# [ 2006 ] Help With Upcoming Lawrence Welk Resort Stay



## Amy (Feb 22, 2006)

We will be flying into San Diego and checking into the Lawrence Welk Resort on Saturday, March 11. This will be our first visit at Lawrence Welk, and we have a 2BR unit reserved for our family of three, DH, DS (23 months) and me. I picked the original Lawrence Welk over the newer Villas on the Greens after reading the TUG reviews. I'm planning to call the resort this week to place a couple of requests (such as request for non-smoking unit) and would appreciate some guidance. I also need help with misc. matters.
*
DRIVE FROM AIRPORT  *Google Map shows the distance to be around 44 miles with an estimated driving time of 50 minutes. Is the drive time fairly accurate from the airport to the resort parking lot? 

*UNIT LOCATION* I get the sense that the units are clustered near three pool recreational areas, the Boulder Springs Club House and Waterslide area, the Broadway Hill Recreation Center, and the Harmony Hill Recreation Center. From the descriptions on the resort website the coolest sounding area is the Boulder Springs Club House. I can't get a good sense of the facilities from the limited photo shot on the website. Is the "interactive water playground for children" at Boulder Springs one suitable for a toddler or more geared toward older kids? Would we as exchangers be able to request [or receive] a unit near Boulder Springs or are the closer units part of the new phase -- the Villas on the Greens? Would folks recommend we request a unit near one of the other two recreational areas instead?

*UNITS* The reviews from last year mention all the villas were undergoing refurbishment. Does anyone know if the resort has finished refurbishing all the units? If not, I'll make sure to add a request for a refurbished unit if available.  Also, are do all the 2BR units come with two double beds in the second room?

*FOOD* First, I was so excited to find a reference to a local Trader Joes in a TUG review! We moved away from LA several years ago to an area without TJs and I've really missed those stores. So I'm not even planning on visiting a "traditional" large supermarket for this upcoming trip -- I just want to get our stuff from TJs! That said, we'd appreciate some recommendation for local restaurants as well because we enjoy eating out on vacations; we've never spent any time in Escondido before -- our previous trips to the area were limited to visiting the Wild Animal Park. 

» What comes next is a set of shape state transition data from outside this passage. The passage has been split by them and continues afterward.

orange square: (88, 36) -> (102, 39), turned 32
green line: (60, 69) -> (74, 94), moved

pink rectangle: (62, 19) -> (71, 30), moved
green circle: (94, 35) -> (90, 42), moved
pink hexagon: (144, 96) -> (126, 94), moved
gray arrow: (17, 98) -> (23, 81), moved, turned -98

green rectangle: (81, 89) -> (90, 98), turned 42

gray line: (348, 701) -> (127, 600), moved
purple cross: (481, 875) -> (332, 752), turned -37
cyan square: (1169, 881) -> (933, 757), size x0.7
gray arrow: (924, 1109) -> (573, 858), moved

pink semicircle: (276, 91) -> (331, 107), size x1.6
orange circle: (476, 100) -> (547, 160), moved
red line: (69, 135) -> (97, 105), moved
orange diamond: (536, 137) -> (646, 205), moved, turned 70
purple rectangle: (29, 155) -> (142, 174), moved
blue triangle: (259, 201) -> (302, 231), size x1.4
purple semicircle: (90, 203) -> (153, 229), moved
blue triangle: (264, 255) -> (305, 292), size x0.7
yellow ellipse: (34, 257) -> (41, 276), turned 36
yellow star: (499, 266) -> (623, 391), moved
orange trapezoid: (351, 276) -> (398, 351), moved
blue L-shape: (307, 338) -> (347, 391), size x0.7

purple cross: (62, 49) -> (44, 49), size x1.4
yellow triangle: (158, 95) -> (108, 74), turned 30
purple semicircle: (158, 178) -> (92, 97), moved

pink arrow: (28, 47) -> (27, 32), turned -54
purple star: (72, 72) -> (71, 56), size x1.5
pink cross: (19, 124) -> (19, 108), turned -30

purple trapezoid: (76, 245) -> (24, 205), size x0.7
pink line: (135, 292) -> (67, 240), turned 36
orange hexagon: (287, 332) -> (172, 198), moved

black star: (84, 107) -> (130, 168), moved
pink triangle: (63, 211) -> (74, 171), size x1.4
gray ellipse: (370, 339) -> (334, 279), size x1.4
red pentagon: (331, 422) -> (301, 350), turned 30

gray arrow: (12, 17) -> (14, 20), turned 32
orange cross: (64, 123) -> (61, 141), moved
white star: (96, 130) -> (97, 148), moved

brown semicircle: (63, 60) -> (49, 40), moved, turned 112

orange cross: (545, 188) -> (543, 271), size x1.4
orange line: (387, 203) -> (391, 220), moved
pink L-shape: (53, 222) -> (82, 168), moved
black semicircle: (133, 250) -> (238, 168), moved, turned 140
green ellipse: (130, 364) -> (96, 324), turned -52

*TRAVEL TO LA* We'll be heading up to LA (San Gabriel Valley) for one night in the middle of this trip. From various map searches I see two possible routes, one familiar to me would mean heading west to the 5 and going north while the other (unfamiliar to me) would mean heading north on the 15, then going west on the 10 to reach our destination. We're planning on the LA trip on Tuesday and returning Wednesday. We plan to drive during the period that coincides with DS's nap time (on Central Time schedule), roughly from 10 - 11 am Pacific Time, which hopefully means we won't hit as much traffic. Would heading north via 15 be the better route? 

Thanks for your help.


----------



## Liz Wolf-Spada (Feb 22, 2006)

Personally, I prefer the 15. Welk is visible from the 15 and it is a straight shot to the 10 or 210 and usually much less crowded than the 5. The new pool area has a sprinkler area and I think toddlers would do fine with supervision. i think our unit is by Harmony Hill and backs up to the hills with big boulders. We love the relaxing environment.
Liz


----------



## Amy (Feb 22, 2006)

Thanks, Liz.  Just how large is the resort?  Is it pretty easy from any unit to reach any of the pool areas?  For example, how long of a walk is it from your unit by Harmony Hills to the new Boulder Springs area?


----------



## ricoba (Feb 23, 2006)

I agree with Liz go up the 15 and then over on the 10 or 60 (depends on your destination in the SGV).  The times you mentioned should be good and do the same times coming back.  The 15 should be no problem...it's the 10 that I have found can be a killer at any time of the day.

The trip over from San Diego to Escondio should be about what the maps say, but it always depends on traffic.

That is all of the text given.